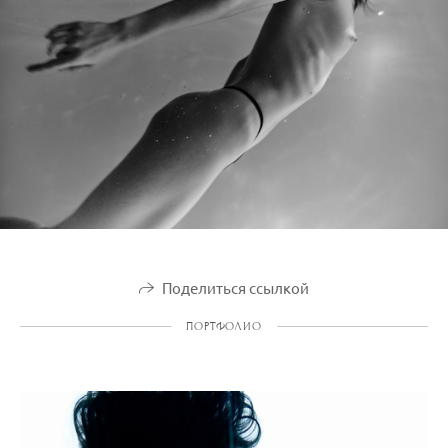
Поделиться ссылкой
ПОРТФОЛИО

--

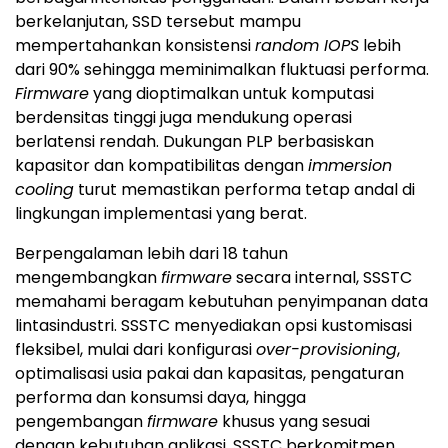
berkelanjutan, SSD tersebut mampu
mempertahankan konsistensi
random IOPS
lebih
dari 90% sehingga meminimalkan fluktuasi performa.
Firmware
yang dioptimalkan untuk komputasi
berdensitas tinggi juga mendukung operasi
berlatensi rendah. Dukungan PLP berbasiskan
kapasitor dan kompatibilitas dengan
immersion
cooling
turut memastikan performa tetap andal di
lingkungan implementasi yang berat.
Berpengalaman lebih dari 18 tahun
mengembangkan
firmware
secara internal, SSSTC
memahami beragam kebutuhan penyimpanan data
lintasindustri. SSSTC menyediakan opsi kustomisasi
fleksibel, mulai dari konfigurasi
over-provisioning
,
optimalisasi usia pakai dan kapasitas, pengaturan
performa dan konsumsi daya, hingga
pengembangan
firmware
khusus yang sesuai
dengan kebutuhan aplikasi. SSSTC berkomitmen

...

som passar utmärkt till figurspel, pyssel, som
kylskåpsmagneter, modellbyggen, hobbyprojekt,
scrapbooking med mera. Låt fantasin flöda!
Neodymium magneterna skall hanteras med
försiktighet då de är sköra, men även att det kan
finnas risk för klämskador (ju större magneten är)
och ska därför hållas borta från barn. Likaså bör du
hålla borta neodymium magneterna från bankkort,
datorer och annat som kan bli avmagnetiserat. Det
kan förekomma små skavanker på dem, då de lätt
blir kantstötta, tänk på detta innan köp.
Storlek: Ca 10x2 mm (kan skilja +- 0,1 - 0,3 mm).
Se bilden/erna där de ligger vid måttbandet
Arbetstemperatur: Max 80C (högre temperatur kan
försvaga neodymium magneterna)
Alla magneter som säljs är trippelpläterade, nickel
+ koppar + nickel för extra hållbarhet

*Task brief*:
All lines in the listing above from the line containing "yang dioptimalkan untuk komputasi" to the line containing "dengan kebutuhan aplikasi. SSSTC berkomitmen", inclusive, should be retyped exactly; no other lines should appear.

*Task result*:
yang dioptimalkan untuk komputasi
berdensitas tinggi juga mendukung operasi
berlatensi rendah. Dukungan PLP berbasiskan
kapasitor dan kompatibilitas dengan
immersion
cooling
turut memastikan performa tetap andal di
lingkungan implementasi yang berat.
Berpengalaman lebih dari 18 tahun
mengembangkan
firmware
secara internal, SSSTC
memahami beragam kebutuhan penyimpanan data
lintasindustri. SSSTC menyediakan opsi kustomisasi
fleksibel, mulai dari konfigurasi
over-provisioning
,
optimalisasi usia pakai dan kapasitas, pengaturan
performa dan konsumsi daya, hingga
pengembangan
firmware
khusus yang sesuai
dengan kebutuhan aplikasi. SSSTC berkomitmen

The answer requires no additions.